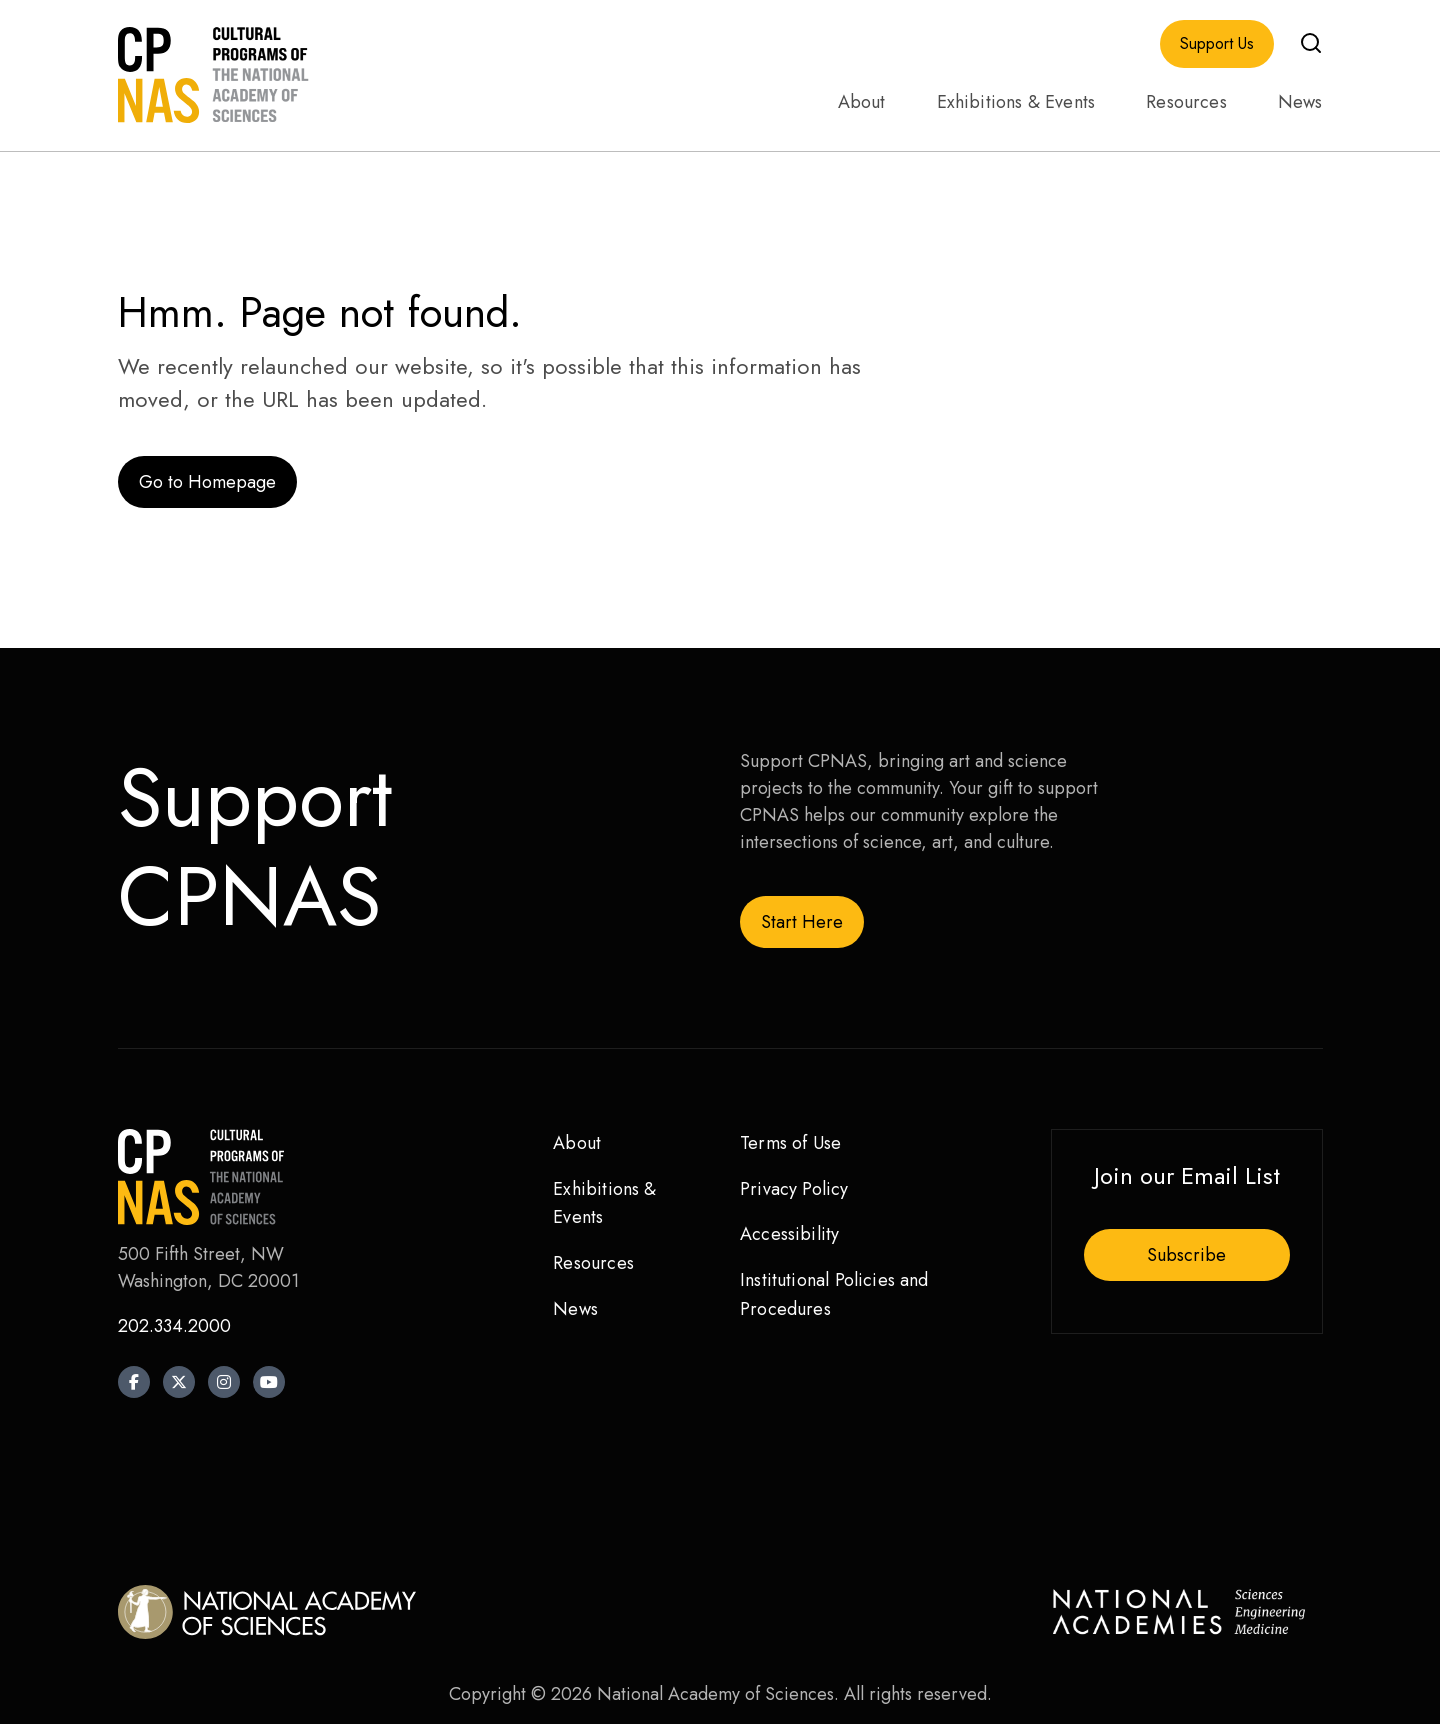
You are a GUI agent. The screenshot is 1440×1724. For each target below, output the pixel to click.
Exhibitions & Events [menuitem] (1016, 102)
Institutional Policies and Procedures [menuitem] (834, 1294)
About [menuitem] (862, 102)
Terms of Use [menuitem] (790, 1143)
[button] (1311, 43)
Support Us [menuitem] (1217, 44)
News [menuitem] (1300, 102)
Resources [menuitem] (1186, 102)
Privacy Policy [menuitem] (794, 1189)
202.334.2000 (174, 1326)
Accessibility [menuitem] (789, 1234)
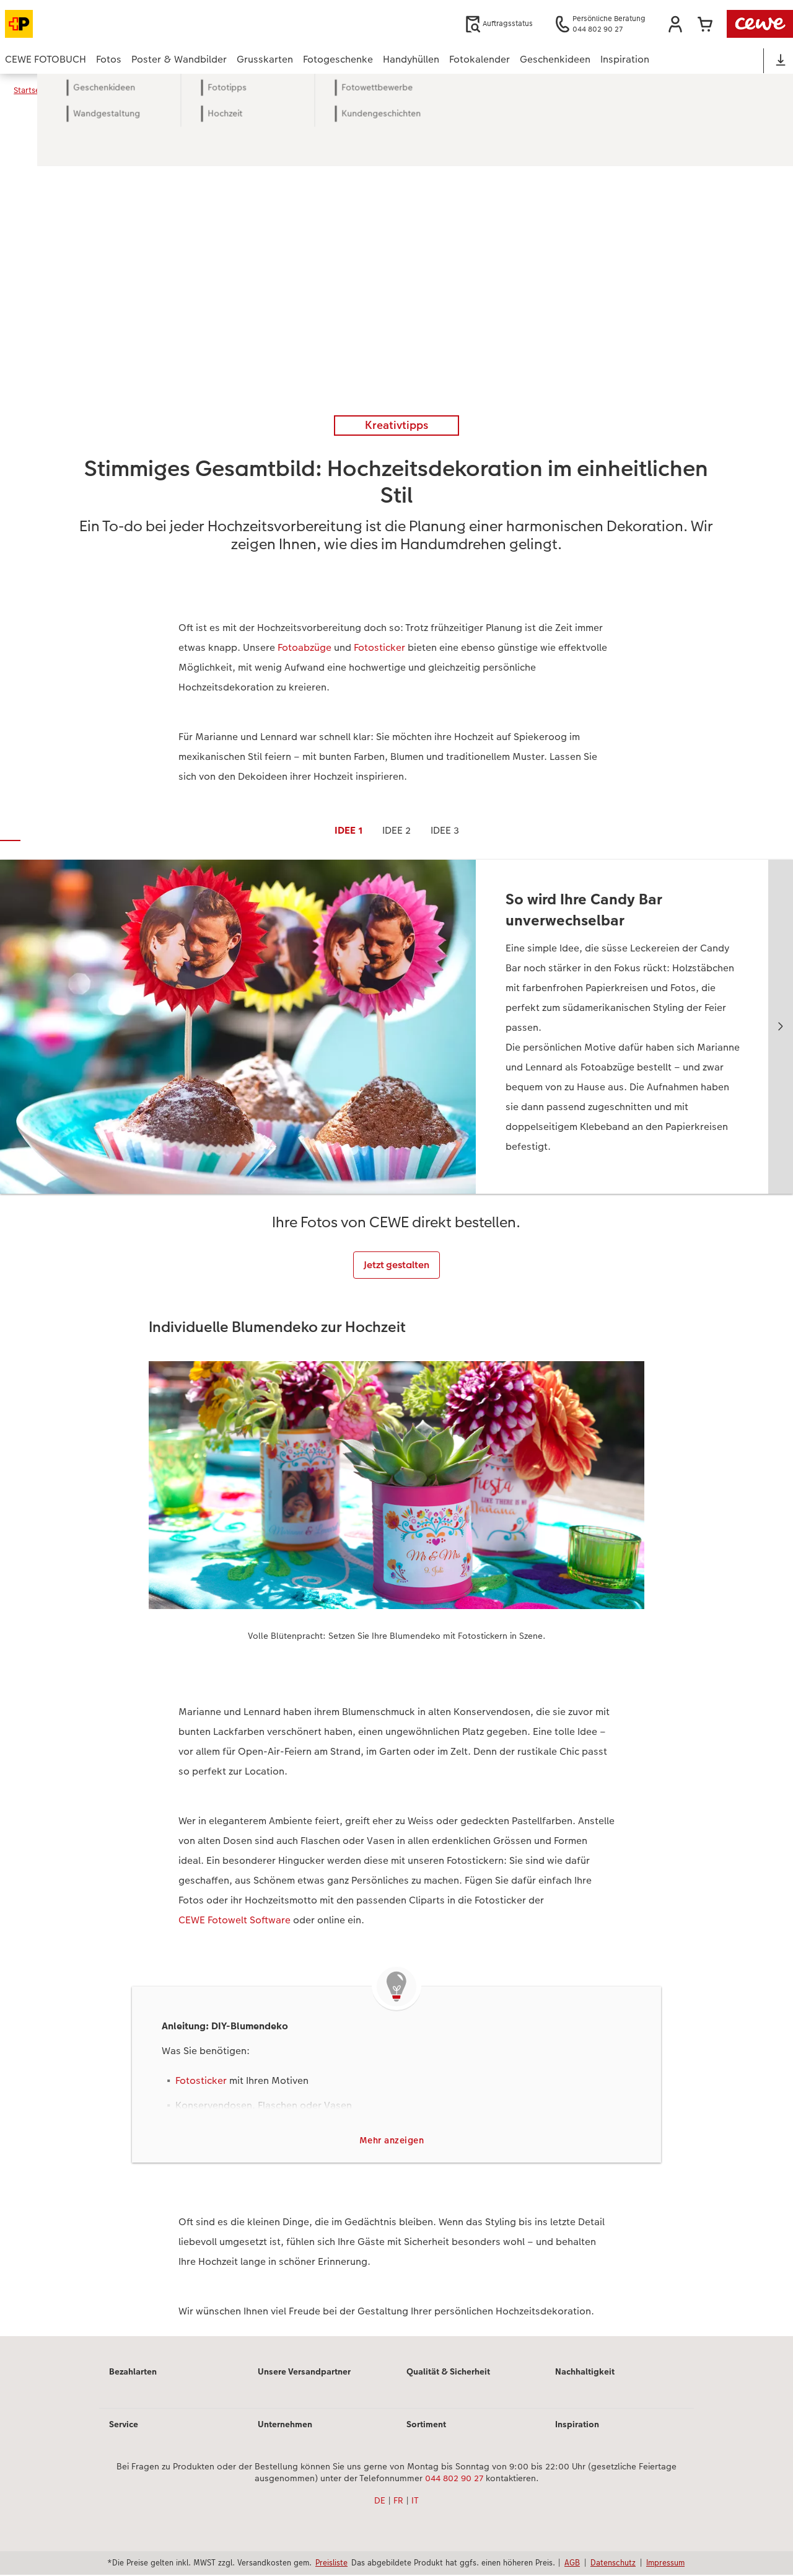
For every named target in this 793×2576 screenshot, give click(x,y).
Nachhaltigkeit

○ ○ ○ ○

Reproduce, unchanged, each line between the one with "Exhibitions & Events [menuitem] (1016, 102)" and the last line of the material, both included; the pictures do not go in.

- [Response area]
Exhibitions & Events [menuitem] (1016, 102)
Institutional Policies and Procedures [menuitem] (834, 1294)
About [menuitem] (862, 102)
Terms of Use [menuitem] (790, 1143)
[button] (1311, 43)
Support Us [menuitem] (1217, 44)
News [menuitem] (1300, 102)
Resources [menuitem] (1186, 102)
Privacy Policy [menuitem] (794, 1189)
202.334.2000 (174, 1326)
Accessibility [menuitem] (789, 1234)
For every named target in this 793×2576 screenshot, give click(x,y).
Nachhaltigkeit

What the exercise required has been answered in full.